\

OpenBSD: PF queues break the 4 Gbps barrier

160 points - today at 1:43 PM

Source
  • ralferoo

    today at 2:29 PM

    In the days when even cheap consumer hardware ships with 2.5G ports, this number seems weirdly low. Does this mean that basically nobody is currently using OpenBSD in the datacentre or anywhere that might be expecting to handle 10G or higher per port, or is it just filtering that's an issue?

    I'm not surprised that the issue exists as even 10 years ago these speeds were uncommon outside of the datacentre, I'm just surprised that nobody has felt a pressing enough need to fix this earlier in the previous few years.

      • Someone

        today at 3:03 PM

        The article is about allowing bandwidth restrictions in bytes/second that are larger than 2³²-1, not about how fast pf can filter packets.
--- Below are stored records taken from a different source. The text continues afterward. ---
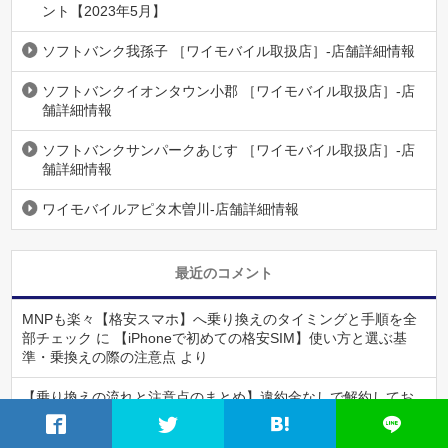
ント【2023年5月】
ソフトバンク我孫子 ［ワイモバイル取扱店］-店舗詳細情報
ソフトバンクイオンタウン小郡 ［ワイモバイル取扱店］-店
舗詳細情報
ソフトバンクサンパークあじす ［ワイモバイル取扱店］-店
舗詳細情報
ワイモバイルアピタ木曽川-店舗詳細情報
最近のコメント
MNPも楽々【格安スマホ】へ乗り換えのタイミングと手順を全
部チェック
に
【iPhoneで初めての格安SIM】使い方と選ぶ基
準・乗換えの際の注意点
より
【乗り換えの流れと注意点のまとめ】違約金なしで解約してお
得に格安スマホへ！
に
【iPhoneで初めての格安SIM】使い方と
選ぶ基準・乗換えの際の注意点
より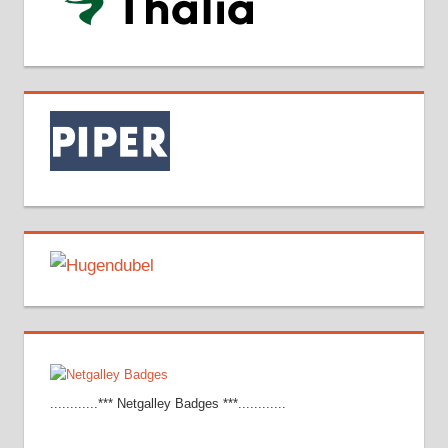
............*** Netgalley Badges ***............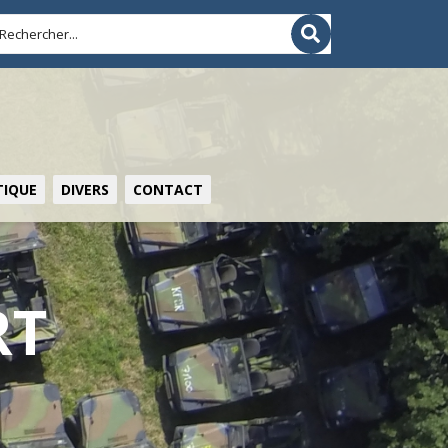
IQUE
DIVERS
CONTACT
RT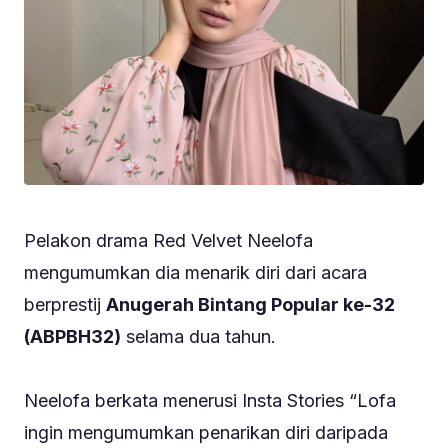
Pelakon drama Red Velvet Neelofa
mengumumkan dia menarik diri dari acara
berprestij
Anugerah Bintang Popular ke-32
(ABPBH32)
selama dua tahun.
Neelofa berkata menerusi Insta Stories “Lofa
ingin mengumumkan penarikan diri daripada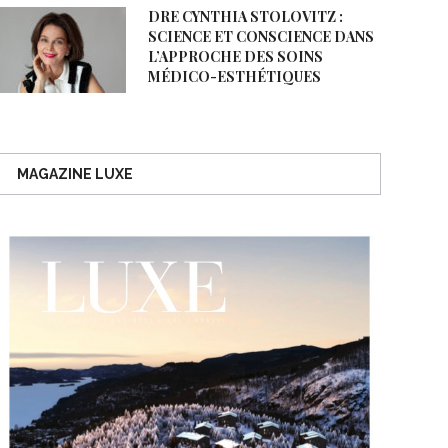
DRE CYNTHIA STOLOVITZ :
SCIENCE ET CONSCIENCE DANS
L’APPROCHE DES SOINS
MÉDICO-ESTHÉTIQUES
MAGAZINE LUXE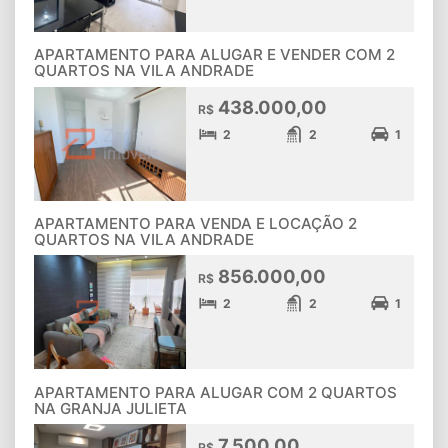
APARTAMENTO PARA ALUGAR E VENDER COM 2
QUARTOS NA VILA ANDRADE
438.000,00
R$
2
2
1
APARTAMENTO PARA VENDA E LOCAÇÃO 2
QUARTOS NA VILA ANDRADE
856.000,00
R$
2
2
1
APARTAMENTO PARA ALUGAR COM 2 QUARTOS
NA GRANJA JULIETA
7.500,00
R$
        I guess few people with faster ports felt the need to limit bandwidth for a service to something that’s that large.

        FTA:

        “OpenBSD's PF packet filter has long supported HFSC traffic shaping with the queue rules in pf.conf(5). However, an internal 32-bit limitation in the HFSC service curve structure (struct hfsc_sc) meant that bandwidth values were silently capped at approximately 4.29 Gbps, ” the maximum value of a u_int ".

        With 10G, 25G, and 100G network interfaces now commonplace, OpenBSD devs making huge progress unlocking the kernel for SMP, and adding drivers for cards supporting some of these speeds, this limitation started to get in the way. Configuring bandwidth 10G on a queue would silently wrap around, producing incorrect and unpredictable scheduling behaviour.

        A new patch widens the bandwidth fields in the kernel's HFSC scheduler from 32-bit to 64-bit integers, removing this bottleneck entirely.”

          • nine_k

            today at 4:03 PM

            > silently wrap around, producing incorrect and unpredictable

            Now I'm more scared to use OpenBSD than I was a minute before.

            I strongly prefer software that fails loudly and explicitly.

              • kaashif

                today at 4:57 PM

                Yeah, that's pretty appalling.

                Regardless of how good the philosophy of something is, if it's as niche and manpower constrained as OpenBSD is then it's going to accumulate problems like this.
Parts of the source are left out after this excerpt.